GOAL OF THE EXERCISE:
When scanning the data, count every line with "saying" in it, and report only the resulting number.

++++ PROVIDED ENTRIES ++++

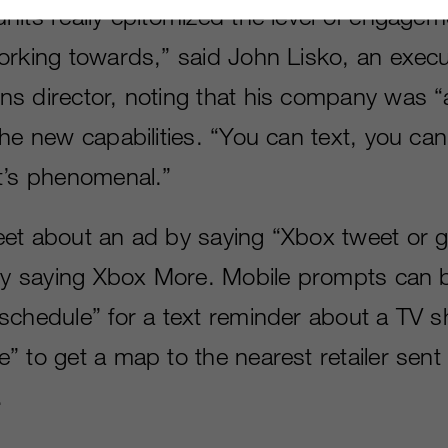
nits really epitomized the level of engagem
orking towards,” said John Lisko, an execu
s director, noting that his company was “
the new capabilities. “You can text, you ca
t’s phenomenal.”
et about an ad by saying “Xbox tweet or ge
 by saying Xbox More. Mobile prompts can 
schedule” for a text reminder about a TV 
 to get a map to the nearest retailer sent 
.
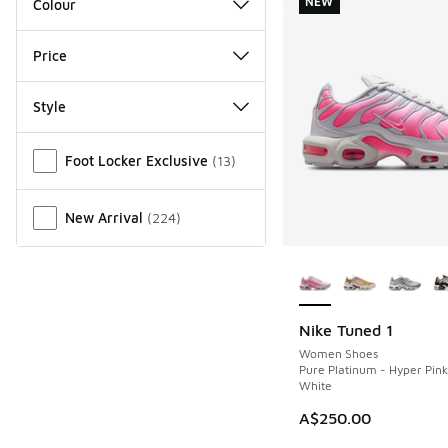
NEW
Colour
Price
Style
Miscellaneous
Foot Locker Exclusive
(
13
)
New Arrival
(
224
)
More Colors Availab
Nike Tuned 1
NEW
Women Shoes
Pure Platinum - Hyper Pin
White
A$250.00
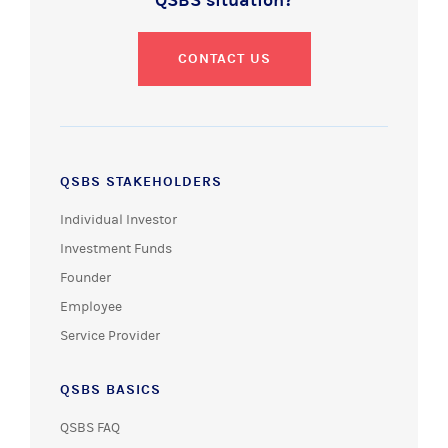
QSBS situation?
CONTACT US
QSBS STAKEHOLDERS
Individual Investor
Investment Funds
Founder
Employee
Service Provider
QSBS BASICS
QSBS FAQ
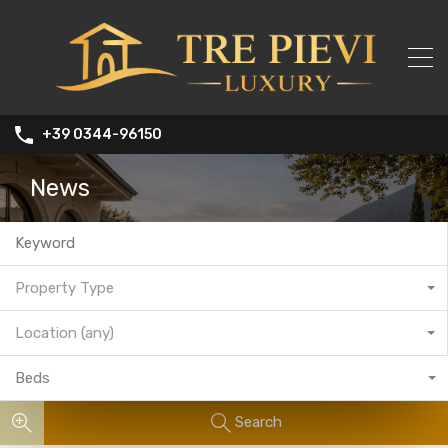
+39 0344-96150
News
Property Type
Location (any)
Beds
Search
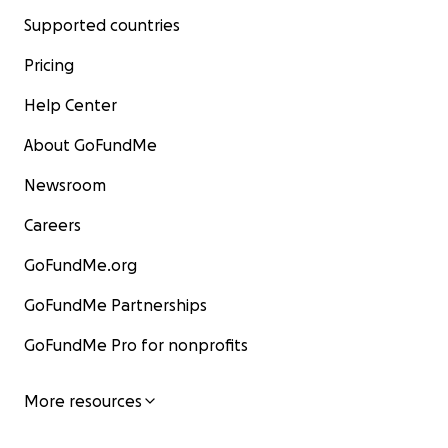
Supported countries
Pricing
Help Center
About GoFundMe
Newsroom
Careers
GoFundMe.org
GoFundMe Partnerships
GoFundMe Pro for nonprofits
More resources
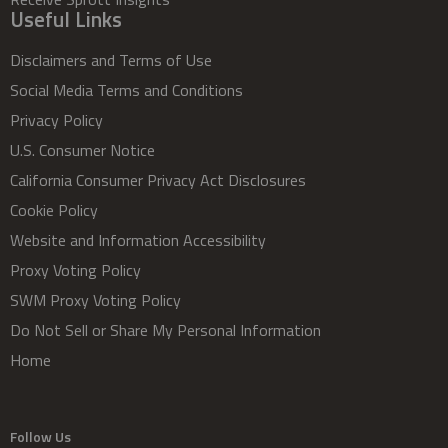
Useful Links
Disclaimers and Terms of Use
Social Media Terms and Conditions
Privacy Policy
U.S. Consumer Notice
California Consumer Privacy Act Disclosures
Cookie Policy
Website and Information Accessibility
Proxy Voting Policy
SWM Proxy Voting Policy
Do Not Sell or Share My Personal Information
Home
Follow Us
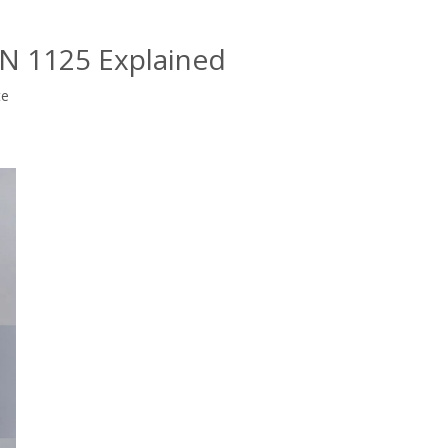
EN 1125 Explained
te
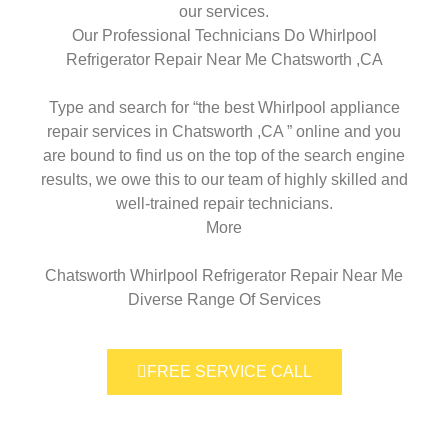
our services.
Our Professional Technicians Do Whirlpool
Refrigerator Repair Near Me Chatsworth ,CA
Type and search for “the best Whirlpool appliance
repair services in Chatsworth ,CA ” online and you
are bound to find us on the top of the search engine
results, we owe this to our team of highly skilled and
well-trained repair technicians.
More
Chatsworth Whirlpool Refrigerator Repair Near Me
Diverse Range Of Services
FREE SERVICE CALL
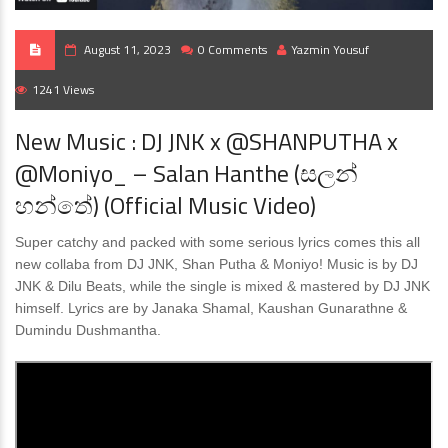
August 11, 2023
0 Comments
Yazmin Yousuf
1241 Views
New Music : DJ JNK x @SHANPUTHA x
@Moniyo_ – Salan Hanthe (සලන්
හන්තේ) (Official Music Video)
Super catchy and packed with some serious lyrics comes this all
new collaba from DJ JNK, Shan Putha & Moniyo! Music is by DJ
JNK & Dilu Beats, while the single is mixed & mastered by DJ JNK
himself. Lyrics are by Janaka Shamal, Kaushan Gunarathne &
Dumindu Dushmantha.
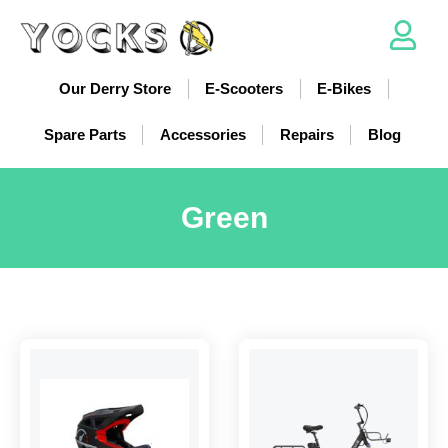
Our Derry Store
E-Scooters
E-Bikes
Spare Parts
Accessories
Repairs
Blog
Green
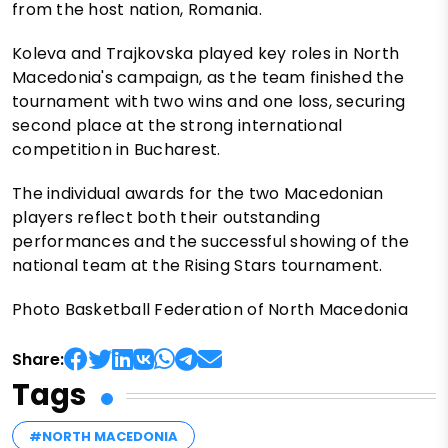
from the host nation, Romania.
Koleva and Trajkovska played key roles in North
Macedonia's campaign, as the team finished the
tournament with two wins and one loss, securing
second place at the strong international
competition in Bucharest.
The individual awards for the two Macedonian
players reflect both their outstanding
performances and the successful showing of the
national team at the Rising Stars tournament.
Photo Basketball Federation of North Macedonia
Share:
Tags
#NORTH MACEDONIA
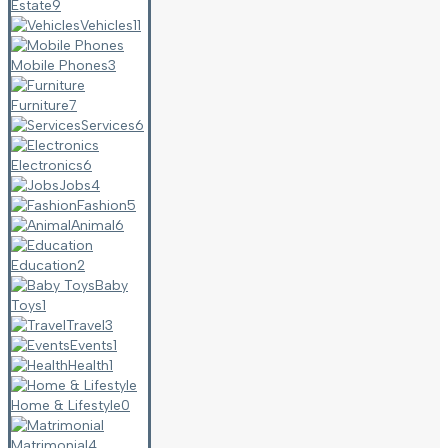
Estate
9
Vehicles
11
Mobile Phones
3
Furniture
7
Services
6
Electronics
6
Jobs
4
Fashion
5
Animal
6
Education
2
Baby
Toys
1
Travel
3
Events
1
Health
1
Home & Lifestyle
0
Matrimonial
4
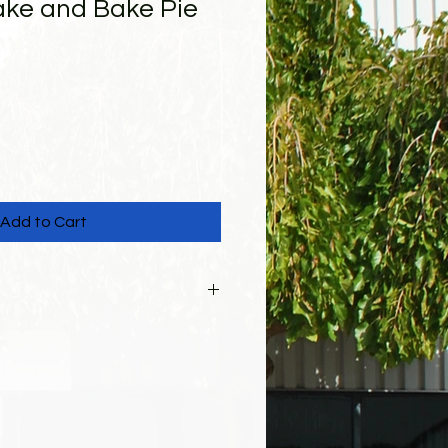
ke and Bake Pie
Add to Cart
cked up from 310 Scott St on
26. Items can be picked up
3:00 pm. There will also be a
line auction, School Open House,
d entertainment. Please enter
ding and look for the "Pre-Order"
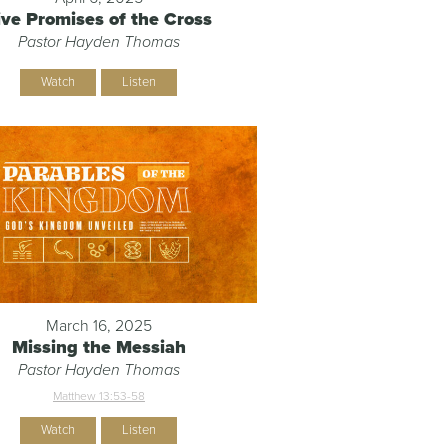
ive Promises of the Cross
Pastor Hayden Thomas
Watch
Listen
March 16, 2025
Missing the Messiah
Pastor Hayden Thomas
Matthew 13:53-58
Watch
Listen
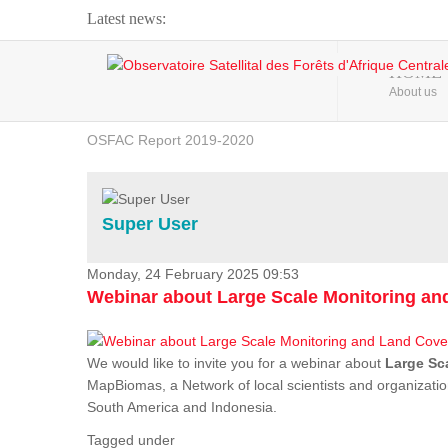
Latest news:
Webinar about Large Scale Monitoring and Land ...
HOME
About us
OSFAC Video - Addressing climate change from the ...
OSFAC Report 2019-2020
OSFAC Flyer 2020
Flooding and Erosion in Kinshasa - Open Cities ...
Super User
Monday, 24 February 2025 09:53
Webinar about Large Scale Monitoring a
We would like to invite you for a webinar about
Large Sc
MapBiomas, a Network of local scientists and organizatio
South America and Indonesia.
Tagged under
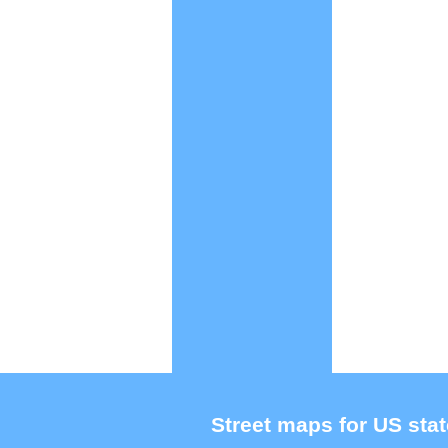
Street maps for US stat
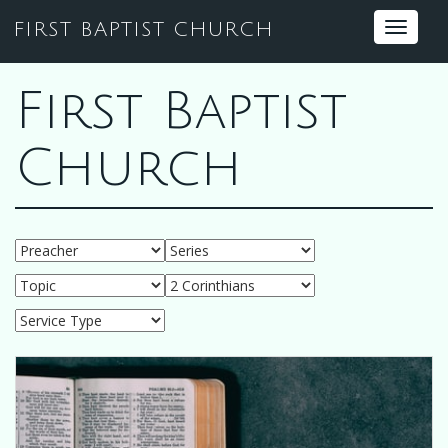
FIRST BAPTIST CHURCH
Toggle
navigat
First Baptist
Church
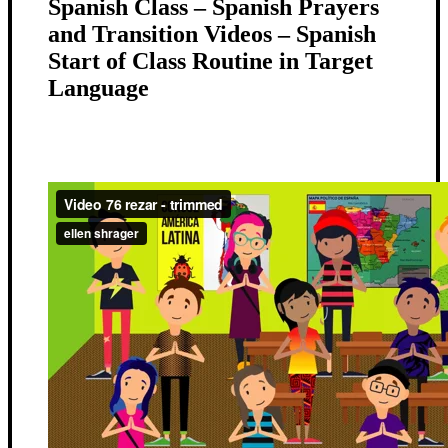
Spanish Class – Spanish Prayers
and Transition Videos – Spanish
Start of Class Routine in Target
Language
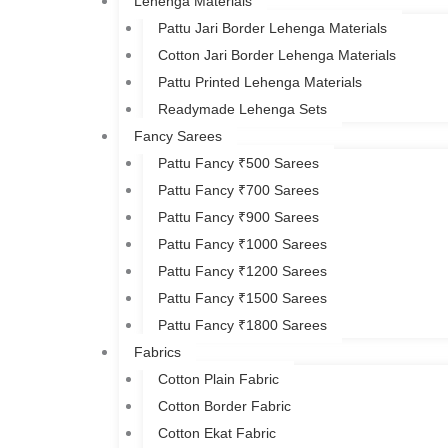
Lehenga Materials
Pattu Jari Border Lehenga Materials
Cotton Jari Border Lehenga Materials
Pattu Printed Lehenga Materials
Readymade Lehenga Sets
Fancy Sarees
Pattu Fancy ₹500 Sarees
Pattu Fancy ₹700 Sarees
Pattu Fancy ₹900 Sarees
Pattu Fancy ₹1000 Sarees
Pattu Fancy ₹1200 Sarees
Pattu Fancy ₹1500 Sarees
Pattu Fancy ₹1800 Sarees
Fabrics
Cotton Plain Fabric
Cotton Border Fabric
Cotton Ekat Fabric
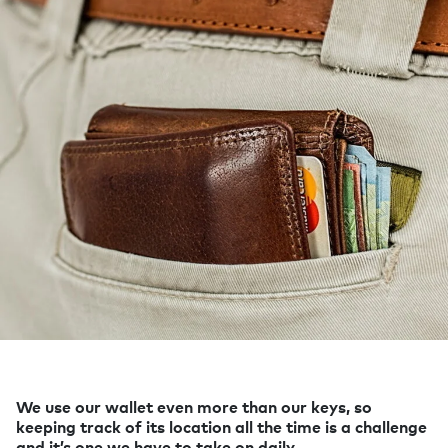
We use our wallet even more than our keys, so
keeping track of its location all the time is a challenge
and it’s one we have to take on daily.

++++

TASK OUTPUT:
2